Correlation between UCA1 and Oncolytic Vaccinia Virus Spread as Observed in Other Ovarian Cancer Cell Lines

(A and E) UCA1 expression was detected by qRT-PCR in SHIN-3, OVCAR3, RMG-1, SKOV3, and ES-2 cells (A) and primary ovarian cancer cells (E) (n = 3). (B and F) EGFP (left) and bright-field (right) images of SHIN-3, OVCAR3, RMG-1, SKOV3, and ES-2 cells (B) and primary ovarian cancer cells (F) after infection with OVV-LG (MOI = 0.001 or 0.01) for 48 h.
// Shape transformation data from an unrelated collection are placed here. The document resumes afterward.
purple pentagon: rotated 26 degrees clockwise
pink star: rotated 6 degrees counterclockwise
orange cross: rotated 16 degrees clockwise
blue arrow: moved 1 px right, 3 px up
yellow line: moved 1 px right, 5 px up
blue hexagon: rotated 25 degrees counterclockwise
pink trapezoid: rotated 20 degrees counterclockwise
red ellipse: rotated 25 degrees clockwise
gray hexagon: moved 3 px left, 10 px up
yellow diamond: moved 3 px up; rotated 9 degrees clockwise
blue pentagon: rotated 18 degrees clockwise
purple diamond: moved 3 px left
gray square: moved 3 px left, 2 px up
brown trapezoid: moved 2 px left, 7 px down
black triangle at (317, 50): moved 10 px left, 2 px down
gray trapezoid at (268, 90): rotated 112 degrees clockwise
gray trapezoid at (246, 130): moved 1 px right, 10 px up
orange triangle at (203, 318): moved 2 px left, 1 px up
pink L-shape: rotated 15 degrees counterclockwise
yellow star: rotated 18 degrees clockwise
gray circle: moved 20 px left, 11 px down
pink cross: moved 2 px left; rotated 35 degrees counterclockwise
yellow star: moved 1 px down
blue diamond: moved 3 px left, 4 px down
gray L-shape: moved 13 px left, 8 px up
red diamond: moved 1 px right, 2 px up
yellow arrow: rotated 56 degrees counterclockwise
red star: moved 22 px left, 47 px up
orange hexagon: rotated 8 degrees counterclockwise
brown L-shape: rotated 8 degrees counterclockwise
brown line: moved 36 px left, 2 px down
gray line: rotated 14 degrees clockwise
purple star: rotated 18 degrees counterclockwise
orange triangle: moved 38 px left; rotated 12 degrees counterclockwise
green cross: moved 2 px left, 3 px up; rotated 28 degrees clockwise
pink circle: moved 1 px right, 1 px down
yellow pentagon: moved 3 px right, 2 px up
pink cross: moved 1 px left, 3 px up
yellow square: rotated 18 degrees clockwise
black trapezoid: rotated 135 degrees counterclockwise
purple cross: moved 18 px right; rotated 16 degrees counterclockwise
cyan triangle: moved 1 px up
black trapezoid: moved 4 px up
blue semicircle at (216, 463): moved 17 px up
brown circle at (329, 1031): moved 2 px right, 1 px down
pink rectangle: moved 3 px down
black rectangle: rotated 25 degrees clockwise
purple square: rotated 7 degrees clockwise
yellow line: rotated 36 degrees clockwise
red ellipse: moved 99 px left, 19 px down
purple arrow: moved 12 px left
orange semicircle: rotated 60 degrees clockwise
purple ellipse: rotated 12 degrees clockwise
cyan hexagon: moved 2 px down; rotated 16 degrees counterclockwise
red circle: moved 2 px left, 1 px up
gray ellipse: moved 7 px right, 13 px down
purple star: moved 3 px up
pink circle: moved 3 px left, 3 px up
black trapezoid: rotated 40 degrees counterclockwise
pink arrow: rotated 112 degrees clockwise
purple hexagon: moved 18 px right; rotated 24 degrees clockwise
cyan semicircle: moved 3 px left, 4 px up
Scale bar, 1,000 μm. (C and G) Intensity and area of viral EGFP brightness in SHIN-3, OVCAR3, RMG-1, SKOV3, and ES-2 cells (C) and primary ovarian cancer cells (G) were measured using a Keyence BZ-X700 fluorescence microscope (n = 3). (D and H) Plaque-forming units (PFUs) of OVV in SHIN-3, OVCAR3, RMG-1, SKOV3, and ES-2 cells (D) and primary ovarian cancer cells (H) were determined by titration using RK-13 cells (n = 3). Data with error bars represent mean ± SEM.